Religion muss im säkularen Staat Privatsache sein
Obwohl die Gesellschaft zunehmend säkularer wird, gewinnt Religion im öffentlichen Raum immer mehr an Präsenz. Da der Staat zur Gleichbehandlung verpflichtet ist, könnte das langfristig etwa dazu führen, dass es nicht nur ein kirchliches Sonderarbeitsrecht gibt, sondern auch ein islamisches Arbeitsrecht – sofern dem katholischen und evangelischen Arbeitsrecht nicht endlich ein Riegel vorgeschoben wird. Denn der Staat darf keine Religionsgemeinschaft bevorzugen. Statt die Privilegien der Religionsgemeinschaften zurückzunehmen, um die gebotene Äquidistanz zu wahren, geht der Staat derzeit jedoch in die entgegengesetzte Richtung und weitet diese aus. Ein Beispiel dafür ist die fortschreitende Ausdehnung des Religionsunterrichts.

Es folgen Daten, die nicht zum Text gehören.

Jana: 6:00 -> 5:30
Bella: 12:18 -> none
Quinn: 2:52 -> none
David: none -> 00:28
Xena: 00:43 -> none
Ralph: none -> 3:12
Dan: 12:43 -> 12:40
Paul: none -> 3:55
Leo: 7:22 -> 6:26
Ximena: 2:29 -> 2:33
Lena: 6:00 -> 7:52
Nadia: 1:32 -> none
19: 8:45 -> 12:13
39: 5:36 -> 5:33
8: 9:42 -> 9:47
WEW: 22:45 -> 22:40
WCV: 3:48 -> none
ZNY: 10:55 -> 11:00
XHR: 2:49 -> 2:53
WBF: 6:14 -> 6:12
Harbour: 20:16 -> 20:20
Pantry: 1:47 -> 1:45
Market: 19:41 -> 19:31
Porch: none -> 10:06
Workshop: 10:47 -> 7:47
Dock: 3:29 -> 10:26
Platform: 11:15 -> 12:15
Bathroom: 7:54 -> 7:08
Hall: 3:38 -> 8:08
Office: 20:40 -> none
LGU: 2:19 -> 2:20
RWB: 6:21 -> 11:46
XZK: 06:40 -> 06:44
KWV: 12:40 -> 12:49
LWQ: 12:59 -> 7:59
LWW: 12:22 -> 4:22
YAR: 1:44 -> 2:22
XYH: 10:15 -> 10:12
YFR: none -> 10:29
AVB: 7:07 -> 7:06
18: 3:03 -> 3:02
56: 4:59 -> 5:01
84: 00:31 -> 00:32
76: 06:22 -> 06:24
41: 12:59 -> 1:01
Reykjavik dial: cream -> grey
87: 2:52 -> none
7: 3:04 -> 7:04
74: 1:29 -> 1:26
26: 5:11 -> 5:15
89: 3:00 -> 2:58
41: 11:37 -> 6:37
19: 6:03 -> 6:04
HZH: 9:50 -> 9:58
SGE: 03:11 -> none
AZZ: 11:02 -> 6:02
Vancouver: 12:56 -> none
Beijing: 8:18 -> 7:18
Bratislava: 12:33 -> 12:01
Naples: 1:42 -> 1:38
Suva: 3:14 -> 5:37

Dabei liegt auf der Hand: Religion muss im säkularen Staat Privatsache sein.
Ein gläubiger Christ darf sich freilich entscheiden, am Karfreitag keine Tanzveranstaltung zu besuchen und den Tag in innerer Einkehr zu verbringen. Der Staat darf aber nicht Mitbürger*innen, die das anderes sehen, verbieten, an dem Tag ein Rockkonzert zu besuchen. Ein erwachsener Mann darf sich in einem liberalen Rechtsstaat für eine nicht medizinisch bedingte Zirkumzision entscheiden, nicht jedoch dürfen religiöse Eltern dies für (oder besser: gegen) ihre Kinder tun. Die Intimsphäre des Kindes ist unverfügbar. Erwachsenen und religionsmündigen Jugendlichen ist es unbenommen, an Ramadan zu fasten. Allerdings ist von ihnen sicherzustellen, dass nur sie die Konsequenzen davon tragen. Und: Selbstverständlich verstoßen verpflichtende Schulveranstaltungen zum gemeinsamen Fastenbrechen – wie sie eine Neuköllner Schule durchzusetzen gedachte – gegen das Neutralitätsgebot des Staates.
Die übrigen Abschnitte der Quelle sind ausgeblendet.